Even pre-threshold, opinions differ wildly on this point. And they tend to hinge on the character of the (almost invariably male and problematic) artist. Orson Scott Card can spin a yarn but he’s also one hell of a homophobe; Richard Wagner rides a good Valkyrie but was a confirmed antisemite.

The threshold pushes us far beyond these artist-specific dilemmas, and asks: what is art minus the artist?

(It’s likely that the answer will vary across art forms. A high-fidelity recipe book from a model trained on a Michelin-starred chef’s oeuvre feels intuitively okay to me, but the prospect of a ‘new’ stand-up special ‘from’ a beloved dead comedian, however well it nails their vibe, reads icky indeed.)

Solutions

Unclear as yet. It’s possible that the threshold will have unforeseeable good consequences, but it’s unlikely not to have bad ones first.

Yuval Noah Harari has interesting things to say on related topics (and is not as unsophisticated an AI critic as many believe). He argues convincingly that an artefact can be considered legitimate if its creator, whether human or artificial, felt something in creating it. This doesn’t solve the basically unsolvable provenance-erasure problem, but it does point to a possible future in which substrate-independent collectives make interesting things, perhaps using extrinsic provenance-authentication methods to prove they’re honest (for example, a time-limited sprint in a location certified as air-gapped from generative models for the duration of the sprint).

  1. ^

    Or music, or video, or any other digitisable medium.

  2. ^

    Because the library/​gallery is an entire phase space, its indexing system (say, ascending alphanumeric) can be seen as a trivial or degenerate latent space: each book’s index is its content, with no compression or dimensionality-reduction, and the ‘neighbourhood’ of a book is not books that are semantically similar but books that are identical but for the last few letters.

    This is a different beast from a generative model’s space, where dimensions encode meaning and details presumed irrelevant to the ultimate beholder are discarded. In its ideal mathematical form the model’s space is continuous, therefore infinite, therefore larger than the library/​gallery phase space. But in practice it is discretised for use by CPUs and GPUs in 32- or 64-bit floating-point arithmetic, therefore finite and (if efficiently implemented) much smaller than the corresponding phase space.

    It’s worth keeping these details in mind to defend against a ‘god-of-the-gaps’-style objection which runs as follows: because the library/​gallery’s phase space is larger than a discretised GenAI’s latent space, there will always be points in the former that are not in the latter, but which are still accessible to the Mysterious Creativity of the Human Mind: therefore mysterious human creativity can still claim some sovereign territory.

    To refute this objection, it suffices to note that the whole trick of GenAI is to compress the space of possibilities, to dimension-crunch in such a way that the human sensorium (or an artificial sensor of finite resolution) doesn’t notice the compression.
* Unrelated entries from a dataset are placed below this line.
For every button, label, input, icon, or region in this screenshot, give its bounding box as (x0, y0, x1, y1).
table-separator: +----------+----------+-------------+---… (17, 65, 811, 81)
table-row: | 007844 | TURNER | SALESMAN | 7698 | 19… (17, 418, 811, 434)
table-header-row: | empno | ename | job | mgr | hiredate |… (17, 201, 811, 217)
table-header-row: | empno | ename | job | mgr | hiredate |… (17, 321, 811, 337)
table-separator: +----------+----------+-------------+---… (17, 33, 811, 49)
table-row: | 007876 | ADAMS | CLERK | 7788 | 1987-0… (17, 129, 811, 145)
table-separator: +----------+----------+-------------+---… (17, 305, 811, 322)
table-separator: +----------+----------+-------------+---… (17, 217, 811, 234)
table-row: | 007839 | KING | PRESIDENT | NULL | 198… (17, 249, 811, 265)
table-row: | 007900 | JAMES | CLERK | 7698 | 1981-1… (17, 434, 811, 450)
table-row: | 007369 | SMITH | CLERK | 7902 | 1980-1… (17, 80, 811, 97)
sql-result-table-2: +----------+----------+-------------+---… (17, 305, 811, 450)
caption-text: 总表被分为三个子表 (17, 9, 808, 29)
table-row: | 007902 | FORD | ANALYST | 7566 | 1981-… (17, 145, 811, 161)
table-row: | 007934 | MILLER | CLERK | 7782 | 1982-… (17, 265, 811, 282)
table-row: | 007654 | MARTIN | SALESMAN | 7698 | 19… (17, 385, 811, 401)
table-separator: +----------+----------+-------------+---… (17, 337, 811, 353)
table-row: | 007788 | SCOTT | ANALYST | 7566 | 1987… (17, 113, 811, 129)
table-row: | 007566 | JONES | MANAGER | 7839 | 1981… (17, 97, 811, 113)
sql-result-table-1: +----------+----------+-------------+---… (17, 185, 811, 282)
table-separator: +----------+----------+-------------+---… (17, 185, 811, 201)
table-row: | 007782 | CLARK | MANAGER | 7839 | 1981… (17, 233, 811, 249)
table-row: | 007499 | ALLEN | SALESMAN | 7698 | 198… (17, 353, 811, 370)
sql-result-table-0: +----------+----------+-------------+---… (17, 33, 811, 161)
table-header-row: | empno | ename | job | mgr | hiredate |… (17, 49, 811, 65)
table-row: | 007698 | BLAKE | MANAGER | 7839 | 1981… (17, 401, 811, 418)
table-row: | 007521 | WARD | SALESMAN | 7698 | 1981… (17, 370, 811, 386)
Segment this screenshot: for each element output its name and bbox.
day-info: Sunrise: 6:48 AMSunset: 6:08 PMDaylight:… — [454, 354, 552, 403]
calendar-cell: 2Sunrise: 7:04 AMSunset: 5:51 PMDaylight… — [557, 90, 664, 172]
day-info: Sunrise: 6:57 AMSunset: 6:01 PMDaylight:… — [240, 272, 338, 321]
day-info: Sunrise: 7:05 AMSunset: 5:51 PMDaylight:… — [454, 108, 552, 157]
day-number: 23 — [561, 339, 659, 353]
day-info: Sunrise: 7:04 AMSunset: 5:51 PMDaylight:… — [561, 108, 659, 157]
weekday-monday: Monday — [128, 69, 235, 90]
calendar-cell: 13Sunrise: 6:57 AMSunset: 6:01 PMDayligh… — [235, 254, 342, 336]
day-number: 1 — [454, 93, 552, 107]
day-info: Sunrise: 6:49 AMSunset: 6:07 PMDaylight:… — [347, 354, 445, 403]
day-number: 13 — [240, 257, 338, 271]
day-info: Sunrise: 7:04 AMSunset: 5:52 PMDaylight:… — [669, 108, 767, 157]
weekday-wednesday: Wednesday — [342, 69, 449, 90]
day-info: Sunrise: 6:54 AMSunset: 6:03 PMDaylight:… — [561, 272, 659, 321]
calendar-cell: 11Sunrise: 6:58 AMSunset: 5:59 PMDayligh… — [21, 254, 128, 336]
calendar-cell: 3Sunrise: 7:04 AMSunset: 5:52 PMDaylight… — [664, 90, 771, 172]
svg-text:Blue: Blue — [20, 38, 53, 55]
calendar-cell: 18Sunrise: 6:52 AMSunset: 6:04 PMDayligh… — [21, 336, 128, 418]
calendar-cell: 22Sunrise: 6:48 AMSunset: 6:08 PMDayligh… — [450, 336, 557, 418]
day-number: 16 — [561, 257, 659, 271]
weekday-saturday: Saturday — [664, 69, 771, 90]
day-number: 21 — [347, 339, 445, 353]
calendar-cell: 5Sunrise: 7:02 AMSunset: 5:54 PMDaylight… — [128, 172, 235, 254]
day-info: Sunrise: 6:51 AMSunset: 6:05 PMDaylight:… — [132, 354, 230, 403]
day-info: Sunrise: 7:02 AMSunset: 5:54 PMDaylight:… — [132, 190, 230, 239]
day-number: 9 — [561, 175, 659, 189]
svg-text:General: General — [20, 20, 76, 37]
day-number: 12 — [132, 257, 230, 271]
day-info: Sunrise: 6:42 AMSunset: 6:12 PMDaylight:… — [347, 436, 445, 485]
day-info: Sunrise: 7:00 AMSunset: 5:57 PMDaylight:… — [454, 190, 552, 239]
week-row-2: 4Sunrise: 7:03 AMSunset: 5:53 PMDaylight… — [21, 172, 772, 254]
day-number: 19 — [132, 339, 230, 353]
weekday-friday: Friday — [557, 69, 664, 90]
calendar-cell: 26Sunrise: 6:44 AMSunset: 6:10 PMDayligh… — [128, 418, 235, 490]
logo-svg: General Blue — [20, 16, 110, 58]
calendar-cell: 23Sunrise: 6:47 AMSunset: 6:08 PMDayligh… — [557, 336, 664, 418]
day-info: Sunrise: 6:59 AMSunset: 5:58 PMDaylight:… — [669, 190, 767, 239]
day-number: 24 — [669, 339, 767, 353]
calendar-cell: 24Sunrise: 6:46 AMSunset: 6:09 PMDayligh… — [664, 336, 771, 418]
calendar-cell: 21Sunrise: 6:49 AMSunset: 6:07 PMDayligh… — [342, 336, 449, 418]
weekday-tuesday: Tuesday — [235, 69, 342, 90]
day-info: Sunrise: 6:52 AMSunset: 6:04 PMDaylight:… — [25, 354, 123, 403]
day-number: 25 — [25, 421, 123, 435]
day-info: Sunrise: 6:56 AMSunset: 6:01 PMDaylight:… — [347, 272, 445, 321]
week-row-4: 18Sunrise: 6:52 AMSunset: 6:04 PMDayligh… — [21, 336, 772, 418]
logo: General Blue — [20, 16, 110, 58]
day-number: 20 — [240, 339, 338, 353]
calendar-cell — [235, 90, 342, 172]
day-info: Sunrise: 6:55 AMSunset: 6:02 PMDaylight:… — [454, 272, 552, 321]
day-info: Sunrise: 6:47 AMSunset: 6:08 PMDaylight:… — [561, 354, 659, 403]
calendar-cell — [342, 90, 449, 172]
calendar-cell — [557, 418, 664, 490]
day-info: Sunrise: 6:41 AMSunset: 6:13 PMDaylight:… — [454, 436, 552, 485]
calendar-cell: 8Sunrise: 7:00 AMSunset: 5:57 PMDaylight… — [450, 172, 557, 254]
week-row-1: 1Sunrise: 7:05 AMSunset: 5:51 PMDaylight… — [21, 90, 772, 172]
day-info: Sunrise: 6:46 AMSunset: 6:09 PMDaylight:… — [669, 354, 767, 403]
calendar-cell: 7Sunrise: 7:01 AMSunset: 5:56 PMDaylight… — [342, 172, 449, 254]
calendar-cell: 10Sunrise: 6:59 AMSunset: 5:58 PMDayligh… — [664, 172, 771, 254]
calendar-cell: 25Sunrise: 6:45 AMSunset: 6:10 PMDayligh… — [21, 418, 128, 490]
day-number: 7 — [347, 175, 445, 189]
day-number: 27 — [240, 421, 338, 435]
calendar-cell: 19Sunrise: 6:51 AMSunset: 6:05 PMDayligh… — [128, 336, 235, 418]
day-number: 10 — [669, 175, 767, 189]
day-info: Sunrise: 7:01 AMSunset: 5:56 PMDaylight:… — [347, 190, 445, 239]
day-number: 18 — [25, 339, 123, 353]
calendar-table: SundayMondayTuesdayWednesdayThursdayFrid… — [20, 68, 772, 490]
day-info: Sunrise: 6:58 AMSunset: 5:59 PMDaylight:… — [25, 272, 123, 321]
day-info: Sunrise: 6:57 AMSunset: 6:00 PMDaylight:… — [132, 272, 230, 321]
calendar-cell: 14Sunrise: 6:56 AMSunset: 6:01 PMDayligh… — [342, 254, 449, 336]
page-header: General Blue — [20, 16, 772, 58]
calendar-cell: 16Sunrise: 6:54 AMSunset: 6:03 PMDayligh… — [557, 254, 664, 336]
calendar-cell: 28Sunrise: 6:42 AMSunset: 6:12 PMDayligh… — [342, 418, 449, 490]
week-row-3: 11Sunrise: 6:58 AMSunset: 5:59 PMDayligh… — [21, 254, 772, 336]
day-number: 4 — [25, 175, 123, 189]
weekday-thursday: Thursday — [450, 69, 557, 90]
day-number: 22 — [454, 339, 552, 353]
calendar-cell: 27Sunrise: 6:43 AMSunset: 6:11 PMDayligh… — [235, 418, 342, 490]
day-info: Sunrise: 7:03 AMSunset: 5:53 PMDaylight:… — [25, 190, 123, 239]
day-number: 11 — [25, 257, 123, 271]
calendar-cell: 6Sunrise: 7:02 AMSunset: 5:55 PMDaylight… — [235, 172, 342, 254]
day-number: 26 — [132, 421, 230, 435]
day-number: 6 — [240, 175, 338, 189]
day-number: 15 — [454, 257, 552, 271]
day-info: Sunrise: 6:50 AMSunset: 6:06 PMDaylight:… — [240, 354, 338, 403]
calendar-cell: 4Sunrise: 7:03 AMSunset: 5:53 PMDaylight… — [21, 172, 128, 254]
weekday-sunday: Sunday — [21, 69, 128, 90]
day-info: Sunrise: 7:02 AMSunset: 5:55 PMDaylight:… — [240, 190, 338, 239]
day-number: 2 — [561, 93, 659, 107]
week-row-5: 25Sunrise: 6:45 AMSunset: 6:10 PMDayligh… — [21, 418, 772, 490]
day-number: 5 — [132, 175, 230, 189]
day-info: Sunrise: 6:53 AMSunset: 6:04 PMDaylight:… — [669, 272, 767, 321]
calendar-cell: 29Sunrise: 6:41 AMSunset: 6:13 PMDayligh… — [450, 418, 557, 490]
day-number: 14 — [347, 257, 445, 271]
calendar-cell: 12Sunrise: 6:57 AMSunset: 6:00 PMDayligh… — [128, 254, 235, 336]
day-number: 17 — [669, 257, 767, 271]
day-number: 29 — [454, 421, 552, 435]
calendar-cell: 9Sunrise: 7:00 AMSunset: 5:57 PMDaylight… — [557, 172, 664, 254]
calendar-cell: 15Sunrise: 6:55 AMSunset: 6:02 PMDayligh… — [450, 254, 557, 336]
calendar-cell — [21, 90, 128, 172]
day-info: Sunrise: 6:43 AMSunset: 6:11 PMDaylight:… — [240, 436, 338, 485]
This is isomorphic to the GenAI’s latent space ‘covering’ the library/​gallery’s phase space so that no human (or finite-resolution sensor) can distinguish between content represented by a given point in the model’s discretised latent space and content represented by that point’s closest neighbour, since in that eventuality, a point in the library/​gallery’s phase space between these two points in the model’s latent space, but also absent from it, would by construction not be distinguishable from the content in question either.

    GenAI has not yet achieved this goal in practice, but we have no reason think that it never will.